Buying a home is likely the largest purchase most Americans will make during their lifetime. Maybe the home has become such an ingrained part of American life that as long as we qualify for a loan the rest of the financial picture doesn’t really matter to us. Maybe, but shouldn’t financial reasons for buying a home should carry at least as much weight as the emotional reasons? Here are five financial reasons to buy a home that we think are pretty important considerations.
You are paying for a roof over your head whether you own it or rent it. The question is, would you rather pay off your own debt or your landlord’s? There are certainly situations where it makes more sense to rent than own but in the long run it is almost always more financially beneficial to own.
Owning a home is a form of “forced savings.” Let’s face it, putting off saving in order fund a lifestyle is the American way. With a house, part of the monthly payment goes toward principal and becomes equity in the home. That equity is, in essence, a savings account. The beauty of this savings account is that it is tough to spend because the only way to get to it is to sell the house.
Housing is a great leveraged investment. By leveraged we mean money has been borrowed against it in order to purchase it. Sure it is possible to buy gold, stocks, and many other investments with borrowed money but it is much easier to finance a home or even an apartment building. Even if you don’t consider your home to be an investment consider this: A two percent increase ($3000) in the value of a home bought for $150,000 with 20 percent down payment ($30,000) translates to a ten percent gain on cash invested. In the same scenario but with only 10 percent down payment, the same two percent rise in the value of the house becomes a 20 percent return on cash.

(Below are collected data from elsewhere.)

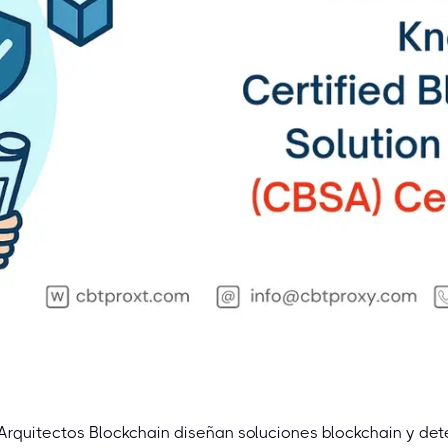
Arquitectos Blockchain diseñan soluciones blockchain y det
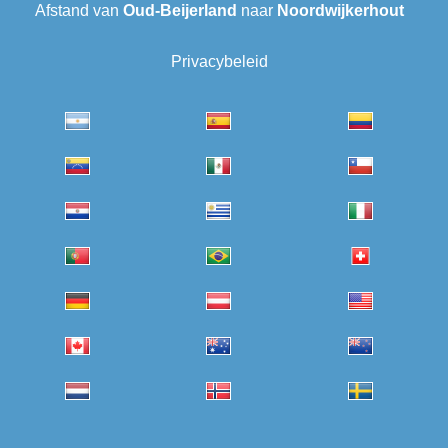
Afstand van
Oud-Beijerland
naar
Noordwijkerhout
Privacybeleid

Owning a home offers tax advantages. It is always wise to consult a tax professional when it comes to the tax ramifications of owning a home but it could also be very beneficial. In most cases mortgage interest paid on a primary residence can be deducted on the Federal Tax Return. If you have ever looked at the amortization schedule for a 30-year mortgage then you know that can be a substantial amount of money. Hopefully your local property taxes don’t equal the amount paid in mortgage interest but they too are tax deductible.
Potentially more significant than deductions is the ability to exclude capital gains on a primary residence. Single taxpayers can exclude up to $250,000 in gains (appreciation) realized when selling their primary residence and married tax payers filing jointly can exclude up to $500,000. The exclusion is available to those home owners who have lived in the house that was sold for two of the previous five years.
Hedge against inflation by owning a home. Historically real estate has performed quite well against the Consumer Price Index which is the primary indicator of inflation. The linked page shows that real estate values aren’t likely to be affected by inflationary pressures and, in fact, almost always rise faster than inflation.
These financial reasons to buy a home probably won’t ever be more important to American home buyers than the emotional reasons noted above but we can keep them in our back pocket for those times when we want logic to prevail.